Print the listing as it stands, omitting all images.
━━━━
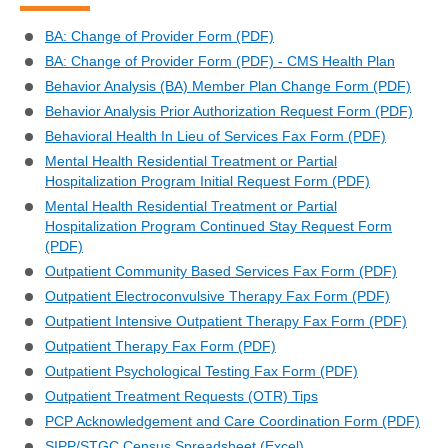
BA: Change of Provider Form (PDF)
BA: Change of Provider Form (PDF) - CMS Health Plan
Behavior Analysis (BA) Member Plan Change Form (PDF)
Behavior Analysis Prior Authorization Request Form (PDF)
Behavioral Health In Lieu of Services Fax Form (PDF)
Mental Health Residential Treatment or Partial
Hospitalization Program Initial Request Form (PDF)
Mental Health Residential Treatment or Partial
Hospitalization Program Continued Stay Request Form
(PDF)
Outpatient Community Based Services Fax Form (PDF)
Outpatient Electroconvulsive Therapy Fax Form (PDF)
Outpatient Intensive Outpatient Therapy Fax Form (PDF)
Outpatient Therapy Fax Form (PDF)
Outpatient Psychological Testing Fax Form (PDF)
Outpatient Treatment Requests (OTR) Tips
PCP Acknowledgement and Care Coordination Form (PDF)
SIPP/STGC Census Spreadsheet (Excel)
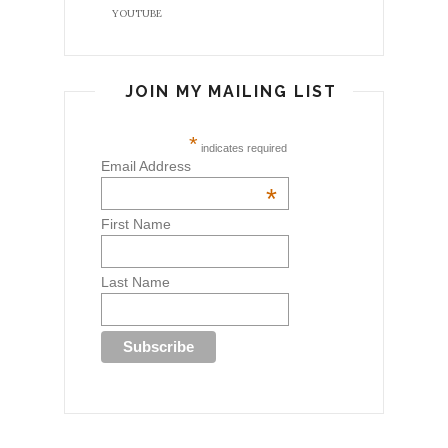
YOUTUBE
JOIN MY MAILING LIST
*
indicates required
Email Address
*
First Name
Last Name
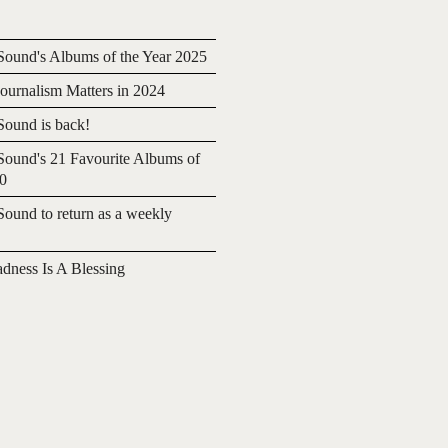
ound's Albums of the Year 2025
urnalism Matters in 2024
ound is back!
ound's 21 Favourite Albums of
20
ound to return as a weekly
adness Is A Blessing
━━━━
**Output for this exercise**
BA: Change of Provider Form (PDF)
BA: Change of Provider Form (PDF) - CMS Health Plan
Behavior Analysis (BA) Member Plan Change Form (PDF)
Behavior Analysis Prior Authorization Request Form (PDF)
Behavioral Health In Lieu of Services Fax Form (PDF)
Mental Health Residential Treatment or Partial
Hospitalization Program Initial Request Form (PDF)
Mental Health Residential Treatment or Partial
Hospitalization Program Continued Stay Request Form
(PDF)
Outpatient Community Based Services Fax Form (PDF)
Outpatient Electroconvulsive Therapy Fax Form (PDF)
Outpatient Intensive Outpatient Therapy Fax Form (PDF)
Outpatient Therapy Fax Form (PDF)
Outpatient Psychological Testing Fax Form (PDF)
Outpatient Treatment Requests (OTR) Tips
PCP Acknowledgement and Care Coordination Form (PDF)
SIPP/STGC Census Spreadsheet (Excel)
YOUTUBE
JOIN MY MAILING LIST
*
indicates required
Email Address
*
First Name
Last Name
ound's Albums of the Year 2025
urnalism Matters in 2024
ound is back!
ound's 21 Favourite Albums of
20
ound to return as a weekly
adness Is A Blessing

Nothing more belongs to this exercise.